Percent change in seizure frequency (Dose Escalation Phase) [0 to 4 weeks, 4 to 8 weeks, 8 to 12 weeks, 12 to 16 weeks, 18 to 22 weeks, 30 to 34 weeks (optional), 36 to 40 weeks (optional), 42 to 46 weeks (optional), 48 to 52 weeks (optional), 54 to 58 weeks (optional)]
Seizure frequency will be captured by a seizure diary and outcomes will be measured by summing the seizure frequency over a 28-day time period following each dose administration in the dose escalation phase. Percent change in seizure frequency will be calculated using a 4-week baseline observation period during Screening as the baseline measure.
Percent change in seizure frequency (Confirmatory Phase) [0 to 4 weeks, 6 to 10 weeks, 12 to 16 weeks, 18 to 22 weeks, 24 to 28 weeks]

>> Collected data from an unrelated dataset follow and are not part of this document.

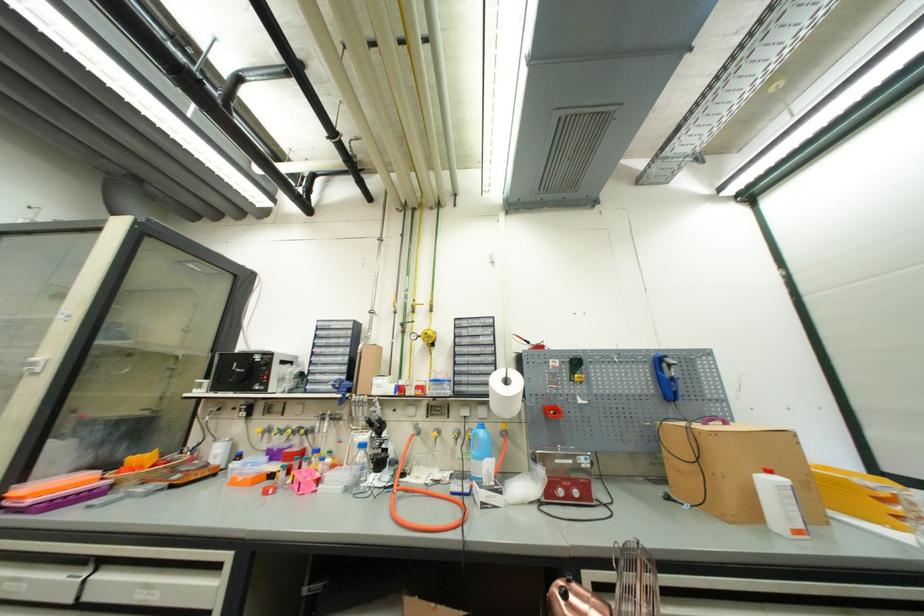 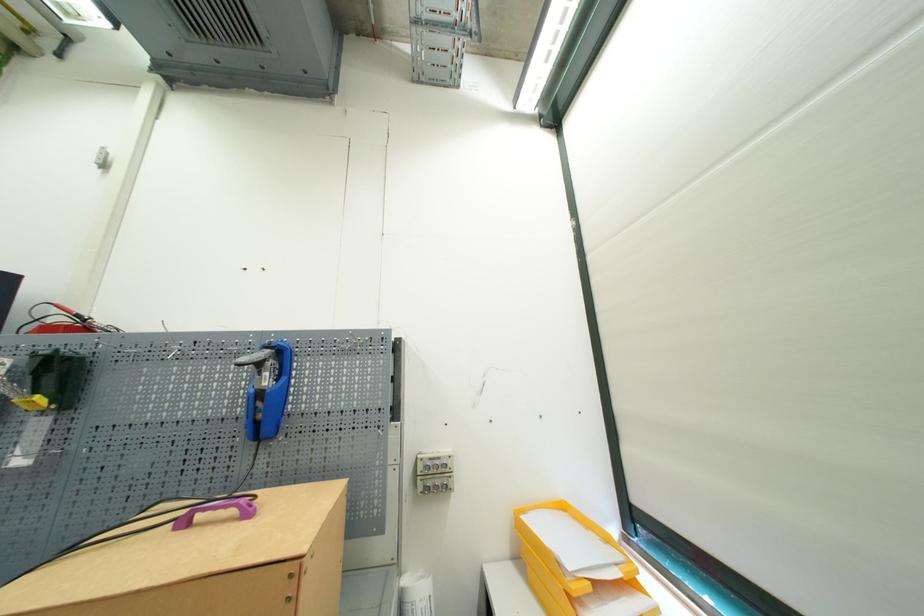 The images are taken continuously from a first-person perspective. In which direction are you moving?

The movement direction of the cameraman is right, forward. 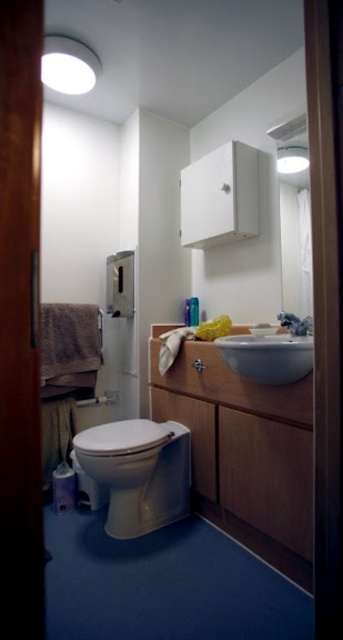 Who is positioned more to the left, wooden vanity at center or white glossy toilet bowl at center?

Positioned to the left is white glossy toilet bowl at center.

Can you confirm if wooden vanity at center is positioned above white glossy toilet bowl at center?

Correct, wooden vanity at center is located above white glossy toilet bowl at center.

Image resolution: width=343 pixels, height=640 pixels. I want to click on wooden vanity at center, so click(x=242, y=440).

What do you see at coordinates (138, 472) in the screenshot?
I see `white glossy toilet bowl at center` at bounding box center [138, 472].

Who is taller, white glossy toilet bowl at center or satin silver faucet at sink right?

Standing taller between the two is white glossy toilet bowl at center.

Is point (171, 454) positioned in front of point (279, 316)?

No.

Image resolution: width=343 pixels, height=640 pixels. I want to click on white glossy toilet bowl at center, so click(138, 472).

Does point (285, 406) come closer to viewer compared to point (232, 355)?

No, (285, 406) is further to viewer.

Can you confirm if wooden vanity at center is positioned to the left of white glossy sink at center?

Yes, wooden vanity at center is to the left of white glossy sink at center.

Does point (198, 369) come closer to viewer compared to point (309, 369)?

No, (198, 369) is further to viewer.

Where is `wooden vanity at center`? Image resolution: width=343 pixels, height=640 pixels. wooden vanity at center is located at coordinates (242, 440).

Seizure frequency will be captured by a seizure diary and outcomes will be measured by summing the seizure frequency over a 28-day time period following each dose administration in the confirmatory phase. Percent change in seizure frequency will be calculated using a 4-week baseline observation period during Screening as the baseline measure.
Number of participants with a treatment response (Dose Escalation Phase) [0 to 4 weeks, 4 to 8 weeks, 8 to 12 weeks, 12 to 16 weeks, 18 to 22 weeks, 30 to 34 weeks (optional), 36 to 40 weeks (optional), 42 to 46 weeks (optional), 48 to 52 weeks (optional), 54 to 58 weeks (optional)]
Seizure frequency will be captured by a seizure diary and outcomes will be measured by summing the seizure frequency over a 28-day time period following each dose administration in the dose escalation phase. Percent change in seizure frequency will be calculated using a 4-week baseline observation period during Screening as the baseline measure. Treatment response will be defined as a >=50% reduction in seizure frequency.
Number of participants with a treatment response (Confirmatory Phase) [0 to 4 weeks, 6 to 10 weeks, 12 to 16 weeks, 18 to 22 weeks, 24 to 28 weeks]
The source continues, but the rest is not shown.